2. In spite of thermal regime vegetative sphere development of L. callicephala occupies several seasons.
3. Shoot development of L. purpurea during summer transient: they cycle completely without break.
4. Rhythmological characteristics of L. callicephala and L. purpurea are specified genetically, that is determined by various bioecological endogenous characters of study cultivars.
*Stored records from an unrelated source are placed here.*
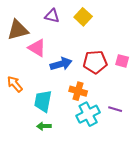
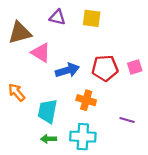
yellow square: (83, 17) -> (92, 18), turned -36
pink square: (122, 61) -> (135, 67), turned -32
cyan cross: (88, 114) -> (83, 137), moved, turned 30

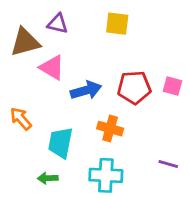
purple triangle: (57, 17) -> (58, 24), moved
pink square: (135, 67) -> (172, 86), turned 32
purple line: (127, 120) -> (168, 164), moved
green arrow: (49, 139) -> (48, 178), moved

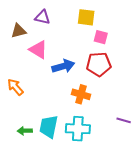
brown triangle: (25, 42) -> (18, 31), size x0.7
pink square: (172, 86) -> (101, 37), moved
cyan trapezoid: (60, 143) -> (49, 127), moved
green arrow: (48, 178) -> (25, 131), moved

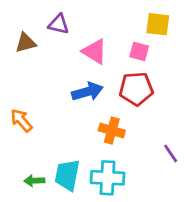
yellow square: (86, 17) -> (158, 24), moved
pink triangle: (38, 50) -> (95, 51), moved
purple line: (124, 120) -> (171, 153), moved, turned 40

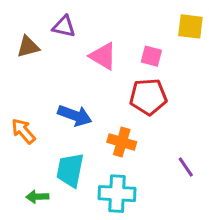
yellow square: (158, 24) -> (190, 26), moved
blue arrow: (87, 92) -> (75, 115), moved, turned 36
cyan trapezoid: (67, 175) -> (70, 170), moved

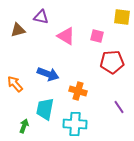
red pentagon: (148, 97) -> (112, 62), moved
green arrow: (37, 197) -> (24, 126), turned 112

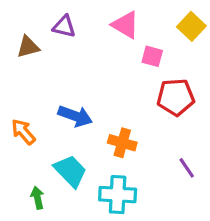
yellow square: (122, 17) -> (191, 26), turned 36
pink triangle: (66, 36) -> (125, 25), moved
cyan trapezoid: (45, 109) -> (70, 171), turned 125
green arrow: (24, 126) -> (37, 198), turned -32

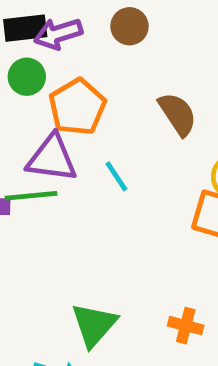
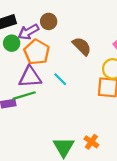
brown circle: (129, 26) -> (49, 21), moved
purple arrow: (58, 34) -> (28, 32), moved
orange cross: (186, 326) -> (91, 142), moved, turned 32

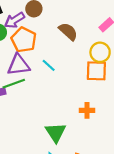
orange cross: (91, 142) -> (87, 110), moved, turned -32

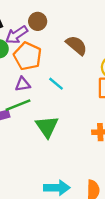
purple triangle: (18, 65) -> (23, 84), size x0.6
green triangle: (56, 132) -> (47, 127), moved

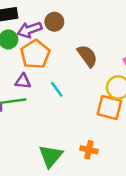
green triangle: (47, 127) -> (51, 156), moved

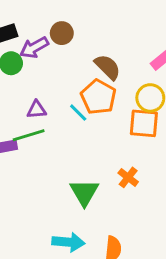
orange pentagon: (35, 54) -> (98, 97), moved
orange cross: (89, 150) -> (128, 177), turned 35

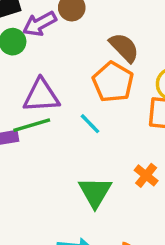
purple triangle: (37, 110) -> (41, 96), size x1.6
cyan line: (78, 113) -> (90, 124), moved

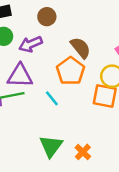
purple arrow: (40, 24) -> (31, 44), moved
orange cross: (146, 175) -> (83, 152), moved

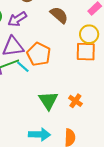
orange pentagon: (71, 71) -> (39, 54), moved
cyan line: (52, 98) -> (23, 67), moved

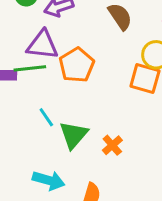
cyan line: (23, 67) -> (46, 117), moved

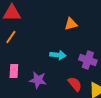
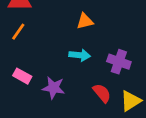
orange triangle: (71, 24) -> (85, 21), moved
pink rectangle: (14, 71) -> (22, 76), turned -64

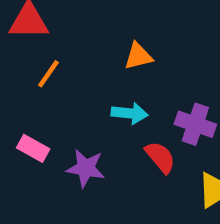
orange line: (18, 32) -> (48, 74), moved
red semicircle: (102, 93) -> (160, 157), moved

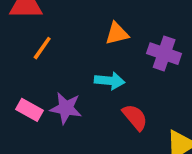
purple cross: (195, 124) -> (164, 54), moved
purple star: (86, 168) -> (66, 108), moved

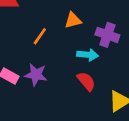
orange line: (42, 48) -> (40, 36), moved
cyan arrow: (109, 81) -> (88, 55), moved

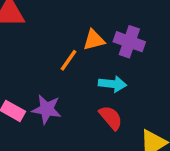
purple cross: (107, 35) -> (129, 42), moved
orange line: (40, 36) -> (69, 60), moved

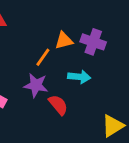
purple star: (47, 109) -> (36, 85), moved
red semicircle: (111, 118) -> (58, 105), moved

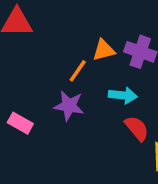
red semicircle: (58, 105) -> (137, 128), moved

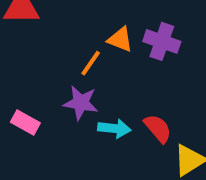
orange triangle: (104, 50) -> (120, 39), turned 35
cyan arrow: (123, 95) -> (114, 128), moved

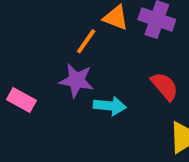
red semicircle: (158, 128) -> (165, 86), moved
The article was received at editors 05.11.2015
Nikiforov A.R., Nikiforova A.A. Rhythmological differences in development of Lagoseris Callicephala and Lagoseris Purpurea (Asteraceae). // Bull. of the State Nikit. Botan. Gard. - 2016. - № 118. -P. 58-63.
For the first time Lagoseris callicephala and Lagoseris purpurea were investigated from the point of view of seasonal differences. It concerns either blooming and fruiting terms or development peculiarities of vegetative sphere of shoots, development of flower-bearing stems and correlation of generative phase with different thermal conditions.
Key words: Mountain Crimea, Lagoseris callicephala; Lagoseris purpurea, seasonal development.